• Source data:
◆ ◆ ◆ ◆ ◆ ◆ ◆

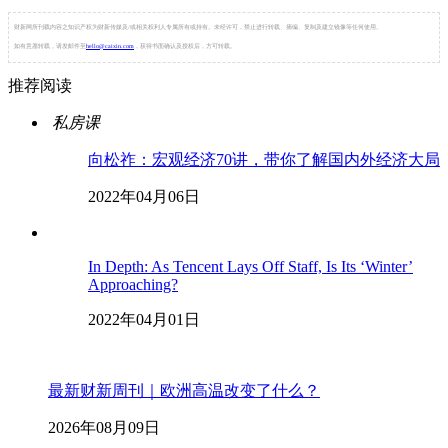
财新网所刊载内容之知识产权为财新传媒及/或相关权利人专属所有或持有。未经许可，禁止进行转载、摘编、复制及建立镜像等任何使用。
如有意愿转载，请发邮件至
hello@caixin.com
，获得书面确认及授权后，方可转载。
推荐阅读
私房课
向松祚：宏观经济70讲，带你了解国内外经济大局
2022年04月06日
In Depth: As Tencent Lays Off Staff, Is Its ‘Winter’
Approaching?
2022年04月01日
最新财新周刊｜欧洲高温改变了什么？
2026年08月09日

◆ ◆ ◆ ◆ ◆ ◆ ◆

• Your task: When you retype the records, keep every word exactly as written and exclude the pictures.

• Task output:
财新网所刊载内容之知识产权为财新传媒及/或相关权利人专属所有或持有。未经许可，禁止进行转载、摘编、复制及建立镜像等任何使用。
如有意愿转载，请发邮件至
hello@caixin.com
，获得书面确认及授权后，方可转载。
推荐阅读
私房课
向松祚：宏观经济70讲，带你了解国内外经济大局
2022年04月06日
In Depth: As Tencent Lays Off Staff, Is Its ‘Winter’
Approaching?
2022年04月01日
最新财新周刊｜欧洲高温改变了什么？
2026年08月09日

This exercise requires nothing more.